Update, July 7 at 2 p.m.: The museum will no longer open with the Frida Kahlo exhibit.
In 1975, Mexican-American artist Peter Rodriguez founded The Mexican Museum, San Francisco’s first museum dedicated to Latino art. Since then, it’s acquired more than 16,000 Mexican and Latino works of art – ranging from pre-Columbian to contemporary – which makes it the United States’ largest collection of Mexican and Latino art. Today, the museum celebrated its next phase: a permanent home. In the spring of 2019, will have a 60,000-square-foot space in downtown SF. The Mexican Museum’s life began in a Mission District storefront, and then moved to a small site in the Fort Mason area. Most of the work is currently in storage because there’s no room to display it. But when its new Yerba Buena Gardens home is completed, the pieces will have room to breathe throughout the site’s four floors.
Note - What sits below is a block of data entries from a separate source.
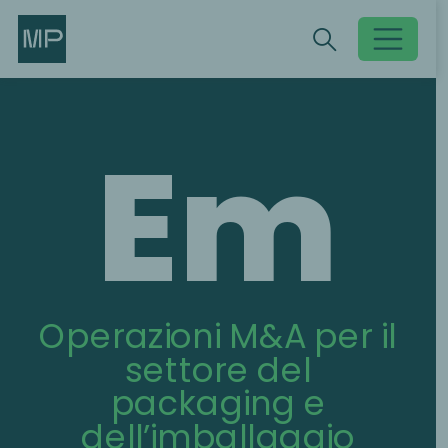
Search
Search
Toggle searc
Em
Operazioni M&A per il
settore del
packaging e
dell’imballaggio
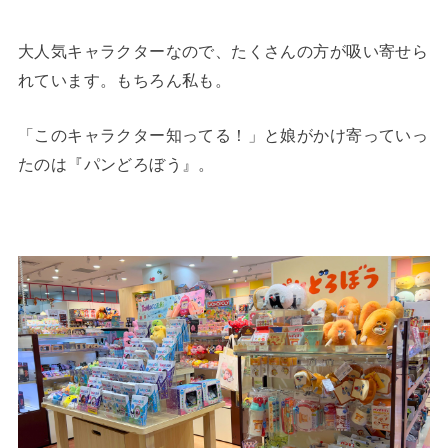
大人気キャラクターなので、たくさんの方が吸い寄せら
れています。もちろん私も。
「このキャラクター知ってる！」と娘がかけ寄っていっ
たのは『パンどろぼう』。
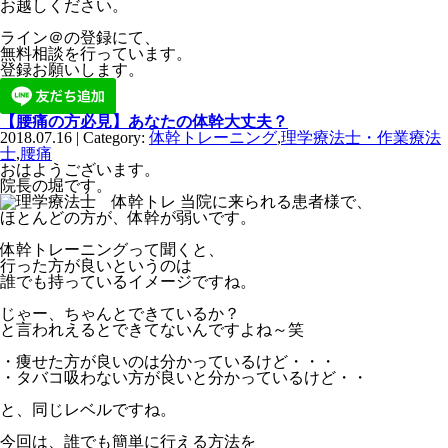
お越しください。
ライン＠の登録にて、
無料相談を行っています。
登録お願いします。
【腰痛の方必見】あなたの体幹大丈夫？
2018.07.16 | Category:
体幹トレーニング
,
理学療法士・作業療法
士
,
腰痛
おはようございます。
院長の堀です。
当院に来られる患者様で、
ほとんどの方が、体幹が弱いです。
体幹トレーニングって聞くと、
行った方が良いというのは
誰でも持っているイメージですね。
じゃー、ちゃんとできているか？
と言われえるとできてないんですよね～笑
・痩せた方が良いのは分かっているけど・・・
・タバコ吸わない方が良いと分かっているけど・・
と、同じレベルですね。
今回は、誰でも簡単に行える方法を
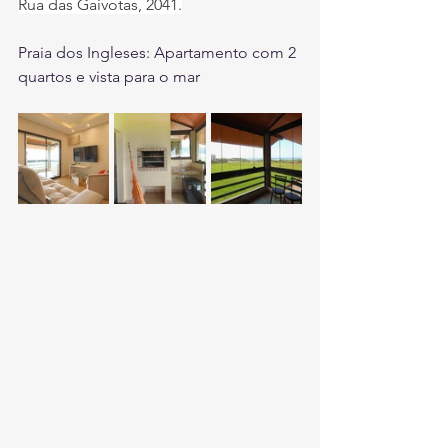
Rua das Gaivotas, 2041.
Praia dos Ingleses: Apartamento com 2 
quartos e vista para o mar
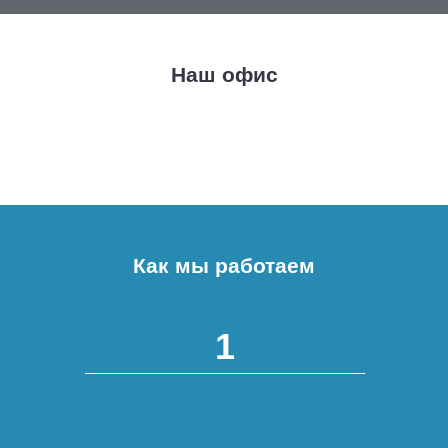
Наш офис
Как мы работаем
1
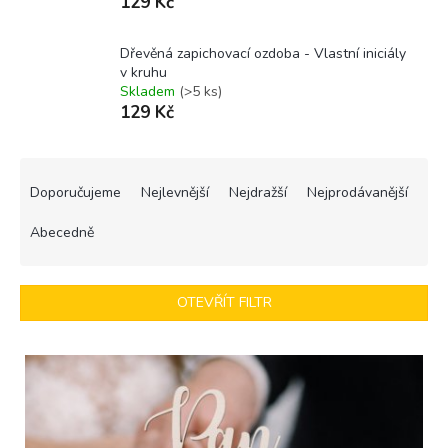
129 Kč
Dřevěná zapichovací ozdoba - Vlastní iniciály
v kruhu
Skladem
(>5 ks)
129 Kč
Ř
a
Doporučujeme
Nejlevnější
Nejdražší
Nejprodávanější
z
e
Abecedně
n
í
p
OTEVŘÍT FILTR
r
o
V
d
ý
u
p
k
i
t
s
Andrew Kluger, who became the museum board’s chairman 2011, helped secure the $30 million it needed for the building. With Latinos now outnumbering whites in the state of California, it’s an especially important time for the Latino community to have a place where they can reconnect with their culture. Kluger hopes it will serve as an educational tool for those further removed from their Latin American roots. “The new museum will allow us to educate second- and third-generation Chicano, Latino children about their heritage, which is quite important because many of them don’t know about it,” Kluger told the Associated Press.
Unfortunately, Rodriguez – who died on July 1 at age 90 – won’t get to see the fruits of his labor, but his family says the artist never lost hope that the museum would become reality. “My uncle worked tirelessly, and with passion and drive, to personally demonstrate that, as a Mexican-American, we can achieve any dream by ourselves,” Irene Christopher said. The museum, which is a Smithsonian Institution affiliate, will honor his memory.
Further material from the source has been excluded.